The Federal Government’s so-called “Google Tax” has been passed into law, with the new legislation, aimed at targeting profit-shifting among multinational enterprises, set to come into effect from the beginning of July.
The Diverted Profits Tax Bill 2017 and the Treasury Laws Amendment (Combating Multinational Tax Avoidance) Bill 2017 were introduced into Parliament by Treasurer, Scott Morrison, in February, and were passed by the Senate into law on 27 March, having already made their way through the House of Representatives.
In the words of the Bills’ explanatory memorandum, the new legislation aims to “ensure that the tax paid by significant global entities properly reflects the economic substance of their activities in Australia and aims to prevent the diversion of profits offshore through contrived”.
Ultimately, the new laws will see some companies that book their profits in international regions that claim a lower tax rate than Australia’s standard 30 per cent company rate slugged with a tax bill based on a rate of 40 per cent.
The move to crack down on multinationals’ profit-shifting practices was announced by the government in the 2016-17 Budget.
It follows a series of parliamentary inquiry hearings carried out in 2015 that saw representatives from some of the largest technology companies operating in Australia grilled by a Senate committee panel about their tax practices in Australia.
Among those under scrutiny were Apple, Microsoft, and Google, all of which have been on the Government’s radar in relation to their local tax practices.
In 2013, Labor MP, Ed Husic, singled out Apple over its tax practices, questioning how the company's local operation could accrue $5.5 billion in costs.
"How? They don't manufacture here, there are no factories here.

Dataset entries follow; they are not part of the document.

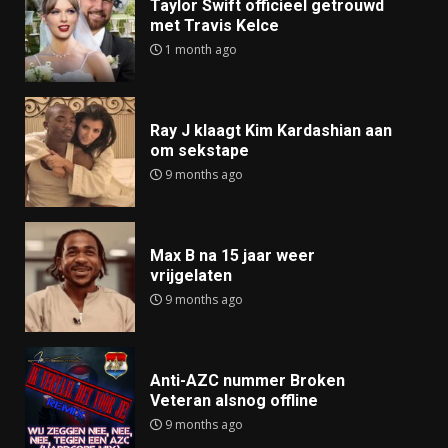
Taylor Swift officieel getrouwd
met Travis Kelce
1 month ago
Ray J klaagt Kim Kardashian aan
om sekstape
9 months ago
Max B na 15 jaar weer
vrijgelaten
9 months ago
Anti-AZC nummer Broken
Veteran alsnog offline
9 months ago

I don't know what their R&D effort is here," he said at the time, according to ZDNet.
In 2015, during a Parliamentary hearing, Google Australia’s then managing director, Maile Carnegie, revealed that the company reported profits exceeding $46 million in 2013, while paying just $7.1 million tax for that year – well below Australia’s standard company tax rate.
Now, with the Diverted Profits Tax in place, the Government hopes to see fewer examples of large companies paying a tax rate that falls below the standard company rate, and expects the new measures to raise $100 million in revenue a year from 2018-19.

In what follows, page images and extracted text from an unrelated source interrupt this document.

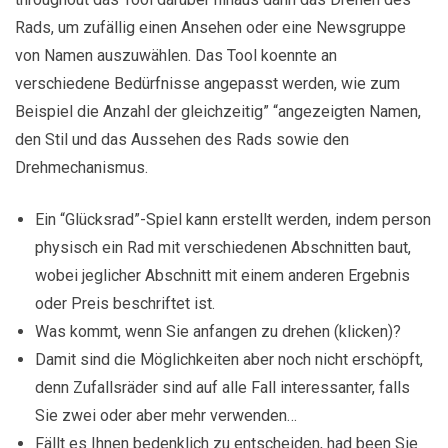
Rads, um zufällig einen Ansehen oder eine Newsgruppe
von Namen auszuwählen. Das Tool koennte an
verschiedene Bedürfnisse angepasst werden, wie zum
Beispiel die Anzahl der gleichzeitig” “angezeigten Namen,
den Stil und das Aussehen des Rads sowie den
Drehmechanismus.
Ein “Glücksrad”-Spiel kann erstellt werden, indem person
physisch ein Rad mit verschiedenen Abschnitten baut,
wobei jeglicher Abschnitt mit einem anderen Ergebnis
oder Preis beschriftet ist.
Was kommt, wenn Sie anfangen zu drehen (klicken)?
Damit sind die Möglichkeiten aber noch nicht erschöpft,
denn Zufallsräder sind auf alle Fall interessanter, falls
Sie zwei oder aber mehr verwenden…
Fällt es Ihnen bedenklich zu entscheiden, had been Sie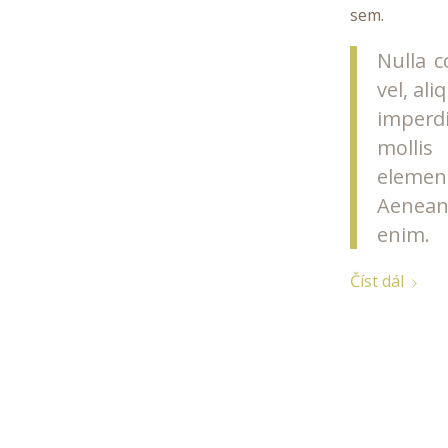
sem.
Nulla c
vel, al
imperdi
mollis
elemen
Aenean 
enim.
Číst dál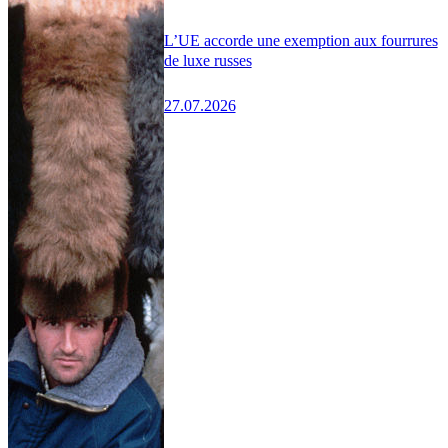
L’UE accorde une exemption aux fourrures
de luxe russes
27.07.2026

However, the new laws will only apply to multinationals that have a global income of more than $1 billion and an Australian income of more than $25 million.

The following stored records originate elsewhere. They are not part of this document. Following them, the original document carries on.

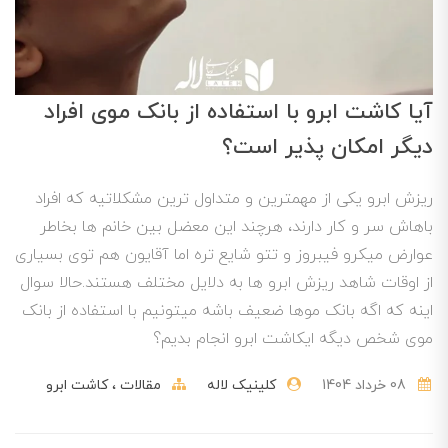
آیا کاشت ابرو با استفاده از بانک موی افراد
دیگر امکان پذیر است؟
ریزش ابرو یکی از مهمترین و متداول ترین مشکلاتیه که افراد
باهاش سر و کار دارند، هرچند این معضل بین خانم ها بخاطر
عوارض میکرو فیبروز و تتو شایع تره اما آقایون هم توی بسیاری
از اوقات شاهد ریزش ابرو ها به دلایل مختلف هستند.حالا سوال
اینه که اگه بانک موها ضعیف باشه میتونیم با استفاده از بانک
موی شخص دیگه ایکاشت ابرو انجام بدیم؟
08 خرداد 1404
کلینیک لاله
مقالات
کاشت ابرو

The legislation is also aimed at complementing existing anti-tax avoidance rules such as the Multinational Anti-Avoidance Law (MAAL) to clamp down on artificial profit shifting by major multinationals and increased penalties for breach of tax reporting obligations for global companies with incomes of $1 billion or more.
Additionally, the Diverted Profits Tax will not apply to managed investment trusts or similar foreign entities, sovereign wealth funds and foreign pension funds.
This exclusion is aimed at ensuring that such entities do not face an unnecessary compliance burden as a result of the introduction of the Diverted Profits Tax.